Les 4 étapes de la créativité

La créativité est un exercice qui peut se travailler quotidiennement pour être développé, mais c’est aussi un processus en quatre étapes donc l’application rigoureuse vous apportera les résultats espérés. Ce processus en 4 étapes est celui développé par Graham Wallas, professeur et théoricien en sciences politiques et en relation International, né en 1858 et mort en 1932. Dans cet article, je partage avec vous les étapes clé de la démarche.

Champ d’application

Développer sa créativité est utile dans de multiples domaines tel que :

  • Le domaine artistique,
  • Le domaine technique,
  • La stratégie dans le business…

Depuis de nombreuses années, de nombreux outils ont été développés pour stimuler notre esprit à produire de nouvelles idées originales et innovantes. Un bon nombre d’entre eux est basé sur la démarche en quatre étapes du processus créatif de Graham Wallas.

Avant de détailler chacune des étapes, voici de façon synthétique, l’énumération de celles-ci

  • Etape 1 : L’imprégnation,
  • Etape 2 : L’incubation,
  • Etape 3 : L’illumination,
  • Etape 4 : La production.

Respecter ce processus rigoureusement lors de vos séances de créativité, vous permettra, à coup sûr, de produire des idées originales et adaptées à vos problématiques.

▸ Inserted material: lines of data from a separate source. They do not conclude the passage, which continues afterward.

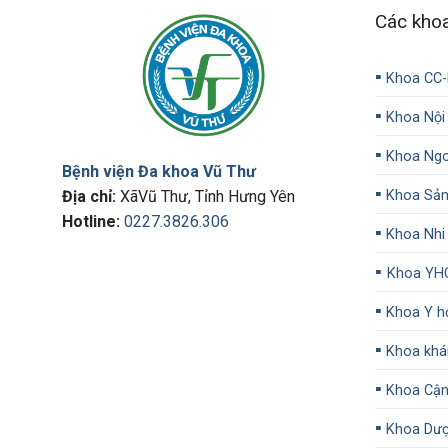
Các kho
▪️
Khoa CC
▪️
Khoa Nội
▪️
Khoa Ngo
Bệnh viện Đa khoa Vũ Thư
▪️
Địa chỉ:
XãVũ Thư, Tỉnh Hưng Yên
Khoa Sả
Hotline:
0227.3826.306
▪️
Khoa Nhi
▪️
Khoa YH
▪️
Khoa Y họ
▪️
Khoa khá
▪️
Khoa Cận
▪️
Khoa Dư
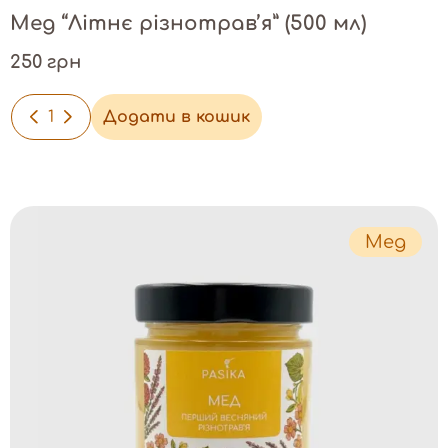
Мед “Літнє різнотрав’я” (500 мл)
250 грн
-
+
Додати в кошик
Мед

La créativité peut concerner la forme plutôt que le fond
La créativité peut concerner la forme plutôt que le fond

L’imprégnation

Avoir des idées, c’est bien, encore faut-il bien définir à quelle problématique, doivent-elles répondre.

Cette première étape, appelée imprégnation, a pour objectif de définir le plus précisément possible la problématique que l’on souhaite résoudre avec nos idées créatives.

Il s’agit donc ici, de clairement exprimer le périmètre et l’objectif à atteindre pour résoudre votre problématique.

Une fois cette action réalisée, rassembler le maximum d’information en rapport avec celle-ci, afin d’alimenter votre future réflexion. Plus vos données seront claires et complémentaires les unes aux autres et plus vous serez en capacité de créer des liaisons originales entre l’ensemble de celles-ci.

  • Procédez à des recherches documentaires,
  • Rassemblez des éléments statistiques,
  • Récupérez des exemples de solutions déjà existantes …

Enfin, listez vos premières idées évidentes ou spontanées pour procéder à la purge de votre esprit dans le but de libérer votre mental de toute idée préconçue.

Consignez l’ensemble de ces informations par écrit en utilisant un outil de mise en forme de cartes mentales peut pleinement vous aider à cette phase. J’utilise personnellement une ancienne version gratuite de EdrawMindMap sur mon PC et l’App android gratuite miMind sur mon téléphone.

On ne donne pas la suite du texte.